Gilead combs Shoreline for NK cell therapies in $2.3bn alliance

Kite 15

Gilead Sciences' cell therapy Kite Pharma has bulked up its position in natural killer (NK) cell therapies, pledging up to $2.3 billion for a partnership with Shoreline Bioscience focusing on off-the-shelf therapies for haematological cancers.

The two companies will collaborate on the development of targeted NK cell and macrophage cells derived from induced pluripotent stem cells (iPSC), cementing a relationship that has already seen Kite invest in Shoreline's first-round financing, which raised $43 million in April.

It's the second deal in a matter of days for Shoreline, coming after China's BeiGene paid $45 million upfront to harvest the San Diego-based biotech's iPSC platform to develop NK cell therapies for cancer.

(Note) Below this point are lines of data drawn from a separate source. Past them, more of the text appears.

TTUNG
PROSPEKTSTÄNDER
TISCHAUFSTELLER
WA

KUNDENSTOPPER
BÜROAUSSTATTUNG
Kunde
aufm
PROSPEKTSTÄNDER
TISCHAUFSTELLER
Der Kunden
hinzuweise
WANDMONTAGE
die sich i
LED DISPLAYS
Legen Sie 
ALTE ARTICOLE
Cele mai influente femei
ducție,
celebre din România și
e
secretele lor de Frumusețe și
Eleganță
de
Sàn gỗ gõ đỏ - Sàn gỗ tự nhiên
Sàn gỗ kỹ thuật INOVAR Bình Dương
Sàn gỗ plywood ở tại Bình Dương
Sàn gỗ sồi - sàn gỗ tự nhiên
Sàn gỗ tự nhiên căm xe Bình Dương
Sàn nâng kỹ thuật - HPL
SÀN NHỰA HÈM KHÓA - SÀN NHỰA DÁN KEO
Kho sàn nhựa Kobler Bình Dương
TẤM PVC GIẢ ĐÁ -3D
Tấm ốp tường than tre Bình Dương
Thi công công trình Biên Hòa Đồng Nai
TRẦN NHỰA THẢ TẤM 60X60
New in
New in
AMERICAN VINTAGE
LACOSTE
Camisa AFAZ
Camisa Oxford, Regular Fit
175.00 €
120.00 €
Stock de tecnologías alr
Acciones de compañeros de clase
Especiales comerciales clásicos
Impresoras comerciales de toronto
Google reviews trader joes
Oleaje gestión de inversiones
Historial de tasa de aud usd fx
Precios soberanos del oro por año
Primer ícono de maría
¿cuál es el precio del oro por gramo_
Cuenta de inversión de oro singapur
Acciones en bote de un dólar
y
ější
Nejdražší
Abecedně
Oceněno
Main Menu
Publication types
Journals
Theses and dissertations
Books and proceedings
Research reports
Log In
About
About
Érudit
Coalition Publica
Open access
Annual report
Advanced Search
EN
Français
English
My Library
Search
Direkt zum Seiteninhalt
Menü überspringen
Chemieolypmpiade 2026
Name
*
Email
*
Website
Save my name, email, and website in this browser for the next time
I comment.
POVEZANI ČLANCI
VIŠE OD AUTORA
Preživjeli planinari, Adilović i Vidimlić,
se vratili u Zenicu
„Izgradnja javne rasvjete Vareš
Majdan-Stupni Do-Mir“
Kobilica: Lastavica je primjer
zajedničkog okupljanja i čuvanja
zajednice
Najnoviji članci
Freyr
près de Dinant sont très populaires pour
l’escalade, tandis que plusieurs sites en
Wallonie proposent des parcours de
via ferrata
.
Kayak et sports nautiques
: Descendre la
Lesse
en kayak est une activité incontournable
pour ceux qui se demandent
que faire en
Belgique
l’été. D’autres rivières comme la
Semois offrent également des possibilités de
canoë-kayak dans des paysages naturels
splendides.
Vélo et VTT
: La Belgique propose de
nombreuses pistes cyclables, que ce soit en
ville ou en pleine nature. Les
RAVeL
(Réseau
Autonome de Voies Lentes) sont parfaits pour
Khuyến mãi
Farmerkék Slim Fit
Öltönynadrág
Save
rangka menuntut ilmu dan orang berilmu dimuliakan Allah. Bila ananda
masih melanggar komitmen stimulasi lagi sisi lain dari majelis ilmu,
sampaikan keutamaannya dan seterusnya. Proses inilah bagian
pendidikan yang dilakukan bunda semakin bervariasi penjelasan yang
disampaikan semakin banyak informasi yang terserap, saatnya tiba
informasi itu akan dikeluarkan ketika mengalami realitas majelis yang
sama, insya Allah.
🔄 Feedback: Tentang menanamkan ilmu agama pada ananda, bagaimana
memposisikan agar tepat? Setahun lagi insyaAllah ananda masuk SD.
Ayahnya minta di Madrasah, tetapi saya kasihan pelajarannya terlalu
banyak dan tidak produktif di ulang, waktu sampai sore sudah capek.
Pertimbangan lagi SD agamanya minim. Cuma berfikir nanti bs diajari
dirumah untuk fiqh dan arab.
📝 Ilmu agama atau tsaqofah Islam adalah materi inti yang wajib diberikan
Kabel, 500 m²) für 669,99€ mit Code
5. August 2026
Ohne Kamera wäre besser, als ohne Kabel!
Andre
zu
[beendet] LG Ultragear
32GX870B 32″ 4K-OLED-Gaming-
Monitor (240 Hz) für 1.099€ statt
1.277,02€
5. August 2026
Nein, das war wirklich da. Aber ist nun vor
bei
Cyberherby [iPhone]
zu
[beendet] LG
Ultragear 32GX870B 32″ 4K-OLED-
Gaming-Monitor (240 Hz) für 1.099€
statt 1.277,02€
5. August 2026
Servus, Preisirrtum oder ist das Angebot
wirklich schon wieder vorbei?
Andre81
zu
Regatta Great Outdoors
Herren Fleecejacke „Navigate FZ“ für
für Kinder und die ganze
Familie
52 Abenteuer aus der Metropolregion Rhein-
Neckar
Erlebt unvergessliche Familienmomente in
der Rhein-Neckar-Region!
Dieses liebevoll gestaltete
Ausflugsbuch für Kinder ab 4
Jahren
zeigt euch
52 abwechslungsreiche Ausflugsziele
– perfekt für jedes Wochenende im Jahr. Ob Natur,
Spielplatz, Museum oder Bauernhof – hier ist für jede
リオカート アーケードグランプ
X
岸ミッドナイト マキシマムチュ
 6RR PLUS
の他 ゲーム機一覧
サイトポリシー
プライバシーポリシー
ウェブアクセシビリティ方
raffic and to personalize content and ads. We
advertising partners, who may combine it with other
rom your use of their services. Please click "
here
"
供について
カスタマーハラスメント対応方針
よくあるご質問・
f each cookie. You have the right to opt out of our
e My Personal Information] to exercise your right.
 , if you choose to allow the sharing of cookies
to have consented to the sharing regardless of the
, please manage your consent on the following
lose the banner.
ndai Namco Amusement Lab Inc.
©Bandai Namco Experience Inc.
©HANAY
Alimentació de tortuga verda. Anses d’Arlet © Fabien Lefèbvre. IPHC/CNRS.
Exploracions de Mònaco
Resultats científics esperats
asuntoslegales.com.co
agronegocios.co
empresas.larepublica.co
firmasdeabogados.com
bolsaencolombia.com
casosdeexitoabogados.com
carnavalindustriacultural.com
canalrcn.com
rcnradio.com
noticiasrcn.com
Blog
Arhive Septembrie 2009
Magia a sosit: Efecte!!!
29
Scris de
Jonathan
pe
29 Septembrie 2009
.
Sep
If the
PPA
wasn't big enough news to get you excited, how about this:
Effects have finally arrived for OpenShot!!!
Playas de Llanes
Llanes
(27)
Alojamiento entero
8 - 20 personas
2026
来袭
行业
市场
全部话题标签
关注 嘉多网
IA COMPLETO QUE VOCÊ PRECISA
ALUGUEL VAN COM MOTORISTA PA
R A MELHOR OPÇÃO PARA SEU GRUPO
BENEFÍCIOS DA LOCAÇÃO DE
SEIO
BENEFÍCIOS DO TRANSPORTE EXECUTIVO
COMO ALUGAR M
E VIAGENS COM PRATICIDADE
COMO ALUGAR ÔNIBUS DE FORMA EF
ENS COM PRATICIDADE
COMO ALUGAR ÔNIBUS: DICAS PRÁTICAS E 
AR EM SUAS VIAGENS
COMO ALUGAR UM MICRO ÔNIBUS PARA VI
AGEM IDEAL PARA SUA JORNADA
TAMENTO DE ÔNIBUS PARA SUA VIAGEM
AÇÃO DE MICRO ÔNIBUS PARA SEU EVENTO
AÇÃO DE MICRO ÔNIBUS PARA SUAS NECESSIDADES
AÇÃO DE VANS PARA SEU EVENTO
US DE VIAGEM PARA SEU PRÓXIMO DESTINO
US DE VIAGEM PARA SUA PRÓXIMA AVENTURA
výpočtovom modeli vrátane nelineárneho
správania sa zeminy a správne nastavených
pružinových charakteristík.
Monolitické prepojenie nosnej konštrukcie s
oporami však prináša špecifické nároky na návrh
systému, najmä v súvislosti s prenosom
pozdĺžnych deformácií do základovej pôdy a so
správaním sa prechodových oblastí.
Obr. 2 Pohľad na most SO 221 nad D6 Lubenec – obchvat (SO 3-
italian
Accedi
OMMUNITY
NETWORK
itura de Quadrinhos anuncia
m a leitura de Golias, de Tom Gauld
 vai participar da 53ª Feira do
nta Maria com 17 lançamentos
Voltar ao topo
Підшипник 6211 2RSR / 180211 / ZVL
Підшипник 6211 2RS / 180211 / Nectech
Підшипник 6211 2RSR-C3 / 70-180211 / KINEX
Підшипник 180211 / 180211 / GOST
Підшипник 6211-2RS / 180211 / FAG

Kite is making an undisclosed upfront payment and is on the hook for up to $2.3 billion in additional milestones if the projects all come to fruition.

NK cells are emerging as a potentially safer and more convenient alternative to the current generation of CAR-T cell therapies – which include Gilead/Kite's Yescarta (axicabtagene ciloleucel) and Tecartus (brexucabtagene autoleucel).

Shoreline's approach of developing off-the-shelf (allogeneic) cell therapies – which don't require the convoluted and time-consuming harvesting, modification and reinfusion of patient-derived cells with the current generation of CAR-Ts – could allow patients to get treatment more quickly and cheaply, and be re-dosed if necessary.

The company is also hopeful that its approach could extend the use of cell-based immunotherapy for cancer to solid tumours, something that has so far eluded CAR-Ts based on T cells, and may reduce the serious side effects that limit the use of CAR-Ts like cytokine release syndrome (CRS).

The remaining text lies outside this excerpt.